A judge has ordered all Chicago-area real estate listings remain on Zillow amid an ongoing dispute that last week saw thousands of listings removed from some of the most popular real estate sites.
At the center of the dispute are a handful of listings Zillow said violated its policy. Midwest Real Estate Data (MRED) had accused Zillow of violating its licensing agreement by not allowing the listings to be displayed on its site.
“In a striking lesson in irony, Zillow has chosen not to display 43,000 MRED listings because it demands the right, and has filed a federal antitrust lawsuit to secure that right – to exclude nine listings it disfavors,” the suburban company said in a statement.
Zillow argued the rules it is accused of breaking “didn’t exist when Zillow signed its agreement” and said the listings, which involve some on a private network and others in various locations, “go against Zillow’s belief in an open and transparent housing market.”
According to the companies, a federal judge on Friday granted a temporary restraining order and ordered the “immediate restoration of Chicago-area listing data on Zillow.”
The judge also, however, required that the nine listings in question remain on the site.

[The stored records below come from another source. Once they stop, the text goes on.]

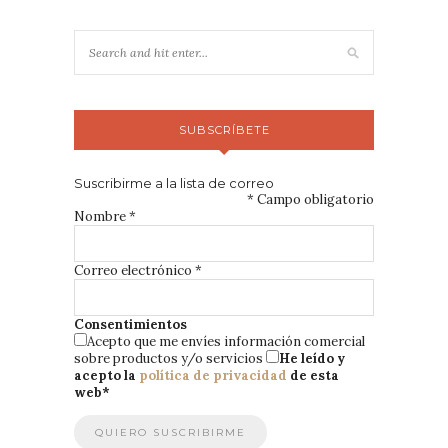
SUBSCRÍBETE
Suscribirme a la lista de correo
*
Campo obligatorio
Nombre
*
Correo electrónico
*
Consentimientos
Acepto que me envíes información comercial
sobre productos y/o servicios
He leído y
acepto la
política de privacidad
de esta
web
*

“The court made clear that Zillow cannot selectively ban listings that were included in MRED’s feed as of May 21, including the nine listings Zillow chose to exclude in the first place, the very conduct that resulted in MRED suspending Zillow’s feed access,” MRED said in a statement.
“Thousands of homes temporarily hidden from the 235 million average monthly unique users who search for homes on Zillow are now visible again. And sellers who had no say in this decision no longer have to bear the cost,” Zillow said in a release on the decision, calling the move a “positive step for Chicago buyers, sellers and agents.”
MRED noted, however, that the “central issue remains unchanged.”